[AG-DEV] Parallelize some of the functions of the Start-Up for the Venue Client

Andrew Rowley Andrew.Rowley at manchester.ac.uk
Tue Oct 3 16:06:35 CDT 2006


Hi,

There is one assumption that is being made with this implementation and using
the unicast bridge closest to you.  This assumption is that all of the bridges
can speak to each other in multicast perfectly.  If this is not the case and
two people connect to two bridges that don't speak to each other, they 
will not
be able to communicate.  If this issue can be resolved, there should not be a
problem with having a single registry (or peer-to-peer connected multiple
registries).

One way of doing this would be to have each bridge connect to the other 
bridges
in a peer-to-peer fashion, with the registries included in the bridges
themselves.  The bridges can then monitor the multicast traffic between
themselves with some specially assigned multicast channel (and the 
peer-to-peer
network to check that traffic is getting through).  If two people connect to
two bridges that can't speak in multicast, the bridges could tunnel to each
other in unicast (e.g. using umtp), creating a fully connected network 
(I think
this is like VRVS reflectors).  Note that this could be useful for temporarily
poor multicast; transfer of packets can be monitored using the peer-to-peer
network and if the loss becomes large, the bridges can switch to umtp 
transport
until the loss becomes less again.  Another cool thing that would happen here
is that if all clients connected to their local bridge and unicast was being
used between the bridges, the link between any two bridges would not transfer
any more traffic than if multicast were being used (I don't think).

Without this method, it is actually better to have each venue having only one
bridge to ensure that all users only join the same bridge and thus ensure
connectivity, although this will increase load on the bridges.  This is the
reason I was suggesting that the venue server should give out the 
registry url.

Only once we can guarantee connectivity between unicast bridges can we talk
about having users use their closest bridge from a large list.  Otherwise you
are going to get a lot of new users just selecting "Use Unicast" and finding
that it doesn't work.

Andrew :)

Quoting "Thomas D. Uram" <turam at mcs.anl.gov>:

> This concerns me for a couple reasons:
>
> - Which bridges does a new user on a new venue server get?  Perhaps none.
> Or maybe new venue servers default to using the Argonne bridge, but I
> really dislike hard-coding service URLs into the installers).
>
> - If the WestGrid bridges are down, or multicast to them is 
> problematic, is the
> user just stuck?  They should certainly have the option of using some other
> bridges, too.
>
> - This arrangement assumes that the users are "near" to the venue server, and
> would therefore like to use bridges near the venue server.  Every user of the
> Argonne venue server would use the Argonne bridges, even though they
> might prefer to use their local bridges (especially if they are very distant
> from Argonne).
>
> These concerns could be alleviated by:
>
> - allowing venue servers to specify a set of bridge networks to query
> - having the p2p bridge network do some localization relative to the
> venue clients, so they get bridges reasonably close to them (in network
> terms)
> - allowing clients to customize their bridge selection (with the 
> downside that this
> requires manual intervention by new users).
>
> This conversation is very good and helpful; let's keep it up.
>
> Tom
>
>
>
> On 9/8/06 5:54 PM, Brian Corrie wrote:
>> Hi all,
>>
>> I like this idea as well - associating a registry with a venue 
>> server seems to make the most sense to me.
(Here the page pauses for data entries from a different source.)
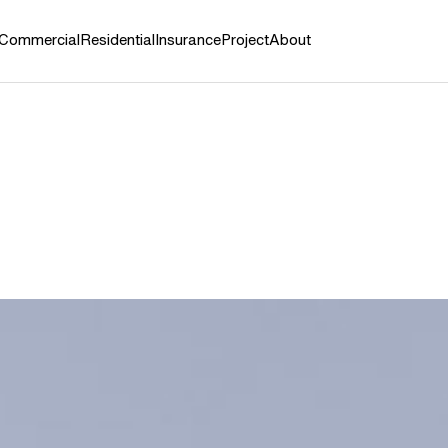
Commercial
Residential
Insurance
Project
About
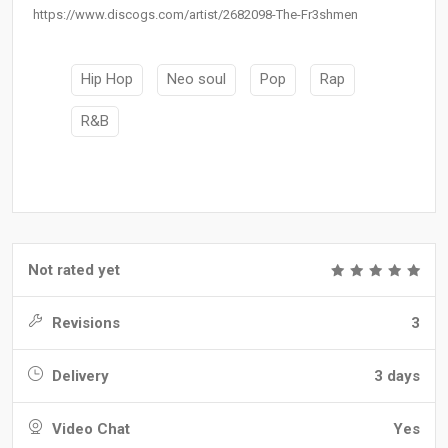
https://www.discogs.com/artist/2682098-The-Fr3shmen
Hip Hop
Neo soul
Pop
Rap
R&B
Not rated yet
Revisions
3
Delivery
3 days
Video Chat
Yes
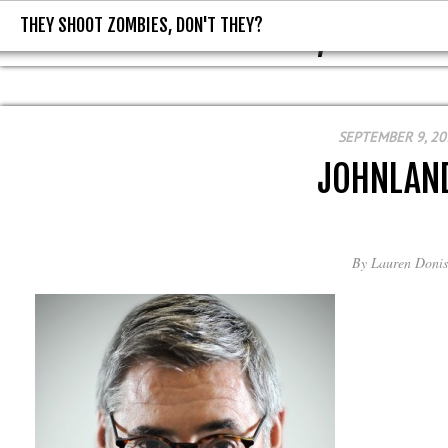
THEY SHOOT ZOMBIES, DON'T THEY?
THEY SHOOT ZOMBIES, DON'T T
SEPTEMBER 9, 20
JOHNLAN
By
Lauren Donis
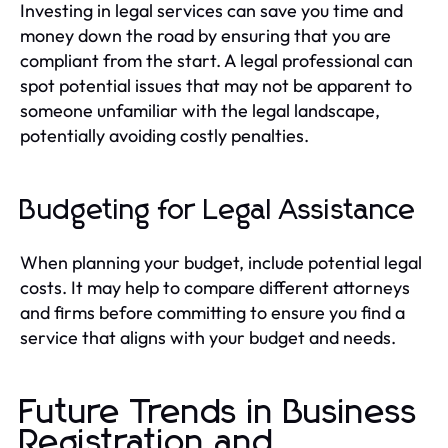
Investing in legal services can save you time and
money down the road by ensuring that you are
compliant from the start. A legal professional can
spot potential issues that may not be apparent to
someone unfamiliar with the legal landscape,
potentially avoiding costly penalties.
Budgeting for Legal Assistance
When planning your budget, include potential legal
costs. It may help to compare different attorneys
and firms before committing to ensure you find a
service that aligns with your budget and needs.
Future Trends in Business
Registration and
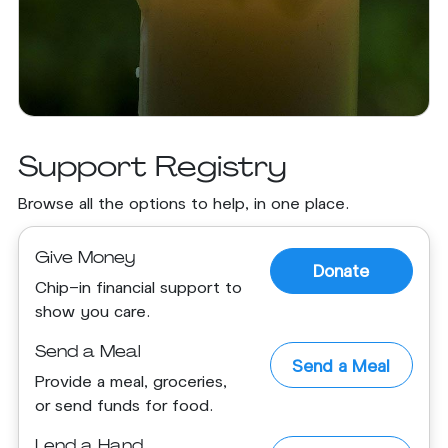
Support Registry
Browse all the options to help, in one place.
Give Money
Donate
Chip-in financial support to
show you care.
Send a Meal
Send a Meal
Provide a meal, groceries,
or send funds for food.
Lend a Hand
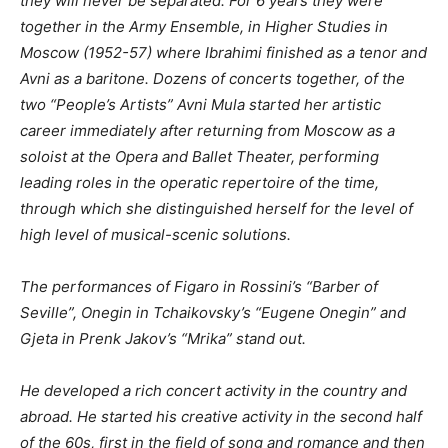
they will never be separated. For 6 years they were
together in the Army Ensemble, in Higher Studies in
Moscow (1952-57) where Ibrahimi finished as a tenor and
Avni as a baritone. Dozens of concerts together, of the
two “People’s Artists”
Avni Mula started her artistic
career immediately after returning from Moscow as a
soloist at the Opera and Ballet Theater, performing
leading roles in the operatic repertoire of the time,
through which she distinguished herself for the level of
high level of musical-scenic solutions.
The performances of Figaro in Rossini’s “Barber of
Seville”, Onegin in Tchaikovsky’s “Eugene Onegin” and
Gjeta in Prenk Jakov’s “Mrika” stand out.
He developed a rich concert activity in the country and
abroad.
He started his creative activity in the second half
of the 60s, first in the field of song and romance and then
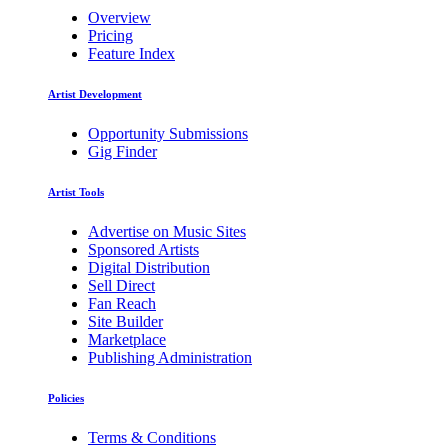
Overview
Pricing
Feature Index
Artist Development
Opportunity Submissions
Gig Finder
Artist Tools
Advertise on Music Sites
Sponsored Artists
Digital Distribution
Sell Direct
Fan Reach
Site Builder
Marketplace
Publishing Administration
Policies
Terms & Conditions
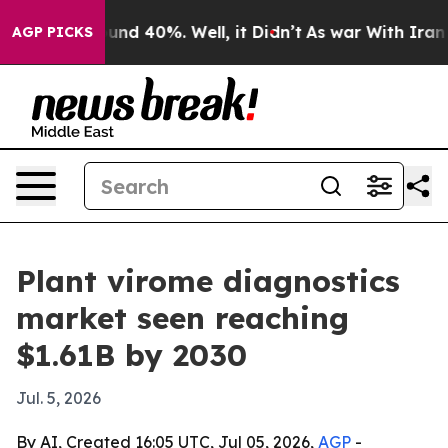
oor Around 40%. Well, it Didn’t
As war With Iran Dro
AGP PICKS
Plant virome diagnostics
market seen reaching
$1.61B by 2030
Jul. 5, 2026
By AI, Created 16:05 UTC, Jul 05, 2026,
AGP
-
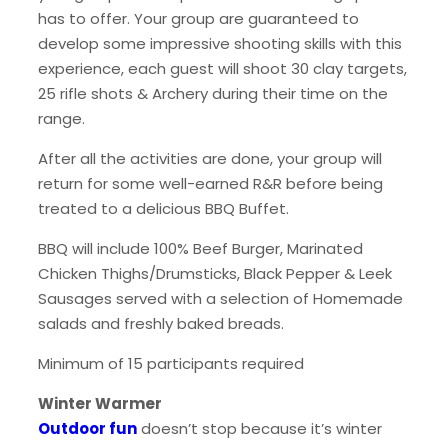
has to offer. Your group are guaranteed to
develop some impressive shooting skills with this
experience, each guest will shoot 30 clay targets,
25 rifle shots & Archery during their time on the
range.
After all the activities are done, your group will
return for some well-earned R&R before being
treated to a delicious BBQ Buffet.
BBQ will include 100% Beef Burger, Marinated
Chicken Thighs/Drumsticks, Black Pepper & Leek
Sausages served with a selection of Homemade
salads and freshly baked breads.
Minimum of 15 participants required
Winter Warmer
Outdoor fun
doesn’t stop because it’s winter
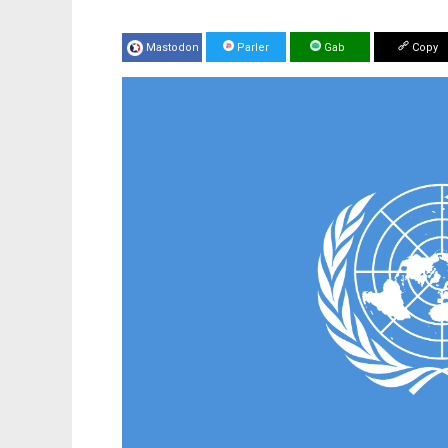
Mastodon
Parler
Gab
Copy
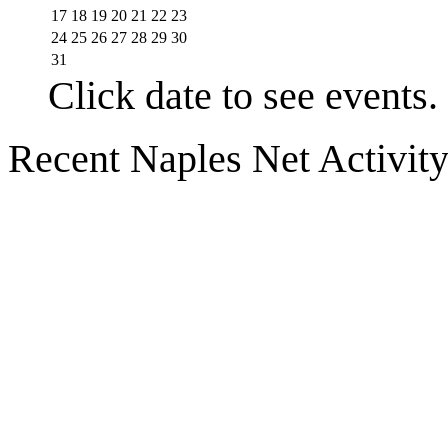
17
18
19
20
21
22
23
24
25
26
27
28
29
30
31
Click date to see events.
Recent Naples Net Activit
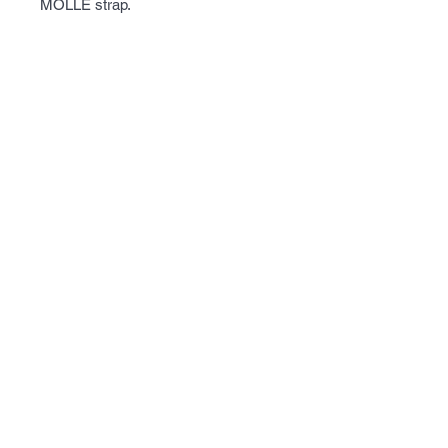
MOLLE strap.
Then when one goes to the 
>> Argonne venue server, they use the Argonne associated bridges, but 
>> when they use the WestGrid server they get our registry. This makes 
>> life much easier for the end users as they don't have to change 
>> their settings, the venue server knows where the registry is...
>>
>> Gets my vote!
>>
>> Brian
>>
>>
>> Andrew A Rowley wrote:
>>> Hi,
>>>
>>> One thought I had would be to have the server give the client the 
>>> registry url.  This would allow people who usually use one venue 
>>> server to use a different venue server, including the associated 
>>> bridges, without having to change their settings. Currently, if I 
>>> decide to put our bridge on our own separate registry, and someone 
>>> that usually uses the vv3 server wants to use our server, they 
>>> would have to manually go in and specify the new bridge registry so 
>>> that they could use our bridge (either through a new UI interface, 
>>> or through editing the file).  This adds an extra complication to 
>>> the process.
>>>
>>> Andrew :)
>>>
>>> ============================================
>>> Access Grid Support Centre,
>>> RSS Group,
>>> Manchester Computing,
>>> Kilburn Building,
>>> University of Manchester,
>>> Oxford Road,
>>> Manchester, M13 9PL, UK
>>> Tel: +44(0)161-275 0685
>>> Email: Andrew.Rowley at manchester.ac.uk
>>>> -----Original Message-----
>>>> From: owner-ag-dev at mcs.anl.gov [mailto:owner-ag-dev at mcs.anl.gov] On Behalf
>>>> Of Thomas D. Uram
>>>> Sent: 07 September 2006 23:35
>>>> To: Jason Bell
>>>> Cc: ag-dev at mcs.anl.gov
>>>> Subject: Re: [AG-DEV] Parallelize some of the functions of the Start-Up
>>>> for the Venue Client
>>>>
>>>>
>>>> I'll clarify and suggest some things.  Feel free to comment or suggest
>>>> alternatives.
>>>>
>>>> The base problem is well understood:  The single universal bridge network
>>>> can be joined by anyone, including people whose bridge machines are behind
>>>> a firewall.  Before 3.0.2, VenueClients pinged bridge machines and had a
>>>> set timeout of one second, so even if this problem had occurred before, it
>>>> was not noticeable (no one reported it, anyway).  As of 3.0.2, 'ping' has
>>>> been swapped out for an RPC call to the bridge, and the timeout was
>>>> inadvertently not carried over.  I've put together a modified
>>>> RegistryClient.py
>>>> that includes a one-second timeout; interested people can look here:
>>>>
>>>> http://www.mcs.anl.gov/~turam/ag3/registry/RegistryClient.py
>>>>
>>>> This fix should potentially be rolled out right away to overcome the
>>>> problem with bridges behind firewalls.  I'd be interested to know if
>>>> people
>>>> verify this fix, so we can move ahead with it.
>>>>
>>>> We shouldn't have to worry about the list of bridges growing to an
>>>> unscalable number:  VenueClients request a max of 10 bridges
>>>> from the registry.  This imposes a number of limitations, several of
>>>> which we'll address in the coming development.
>>>>
>>>> Having clients time out is essential.  It has always been our plan to have
>>>> the bridge network supported in more of a p2p style than the current
>>>> registry.  This would remove the single point of failure that is now the
>>>> registry.  With this p2p model, there would be no central registry to
>>>> determine whether
>>>> a bridge is suitable (i.e., not behind a firewall), so allowing clients to
>>>> quickly measure connectivity to a bridge and be able to timeout is
>>>> required.
>>>> There's a fair amount of interesting work related to p2p here; if someone
>>>> is knowledgeable and interested, let us know.
>>>>
>>>> It has also been our plan to let people run alternate bridge networks,
>>>> and configure venue clients to use that alternate bridge network.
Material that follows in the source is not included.